## [Problem to work on]
In the data, find the word "profil" and copy out every line that has it.

---------- Supplied material ----------

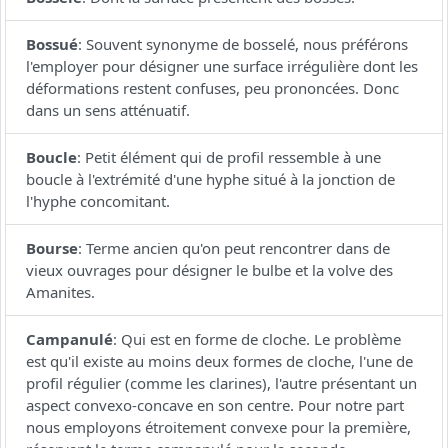
Bossué
:
Souvent synonyme de bosselé, nous préférons
l'employer pour désigner une surface irrégulière dont les
déformations restent confuses, peu prononcées. Donc
dans un sens atténuatif.
Boucle
:
Petit élément qui de profil ressemble à une
boucle à l'extrémité d'une hyphe situé à la jonction de
l'hyphe concomitant.
Bourse
:
Terme ancien qu'on peut rencontrer dans de
vieux ouvrages pour désigner le bulbe et la volve des
Amanites.
Campanulé
:
Qui est en forme de cloche. Le problème
est qu'il existe au moins deux formes de cloche, l'une de
profil régulier (comme les clarines), l'autre présentant un
aspect convexo-concave en son centre. Pour notre part
nous employons étroitement convexe pour la première,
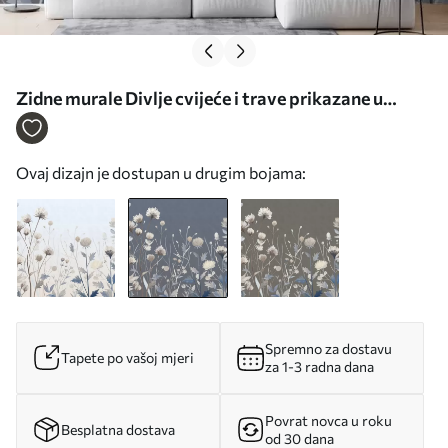
Zidne murale Divlje cvijeće i trave prikazane u
slikarskom stilu na tamnoplavoj pozadini br.
w05563v1
Ovaj dizajn je dostupan u drugim bojama:
Spremno za dostavu
Tapete po vašoj mjeri
za 1-3 radna dana
Povrat novca u roku
Besplatna dostava
od 30 dana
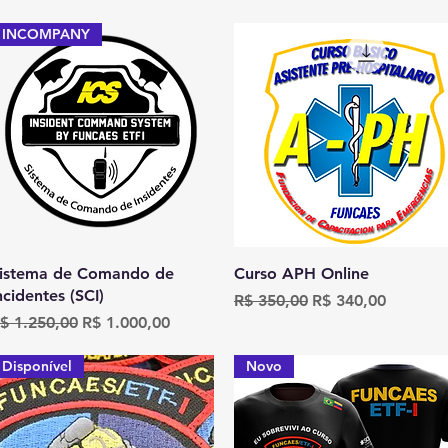
INCOMPANY
Visualização rápida
Visualização rápida
istema de Comando de
Curso APH Online
ncidentes (SCI)
Preço normal
Preço promociona
R$ 350,00
R$ 340,00
reço normal
Preço promocional
$ 1.250,00
R$ 1.000,00
Disponível
Novo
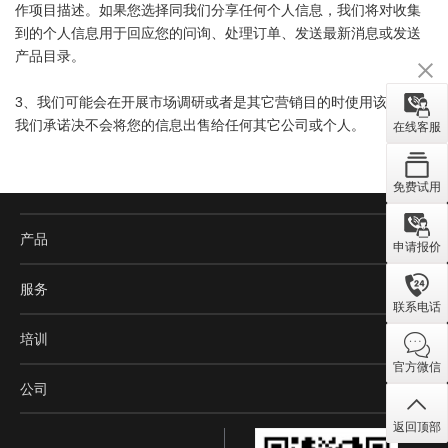
作项目描述。如果您选择同我们分享任何个人信息，我们将对收集
到的个人信息用于回应您的问询、处理订单、发送最新消息或发送
产品目录。
3、我们可能会在开展市场调研或者是其它营销目的时使用该信息，
我们承诺决不会将您的信息出售给任何其它公司或个人。
在线客服
免费试用
产品
申请报价
服务
联系电话
培训
官方微信
公司
返回顶部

----------

## [The completed task]
Petit élément qui de profil ressemble à une
profil régulier (comme les clarines), l'autre présentant un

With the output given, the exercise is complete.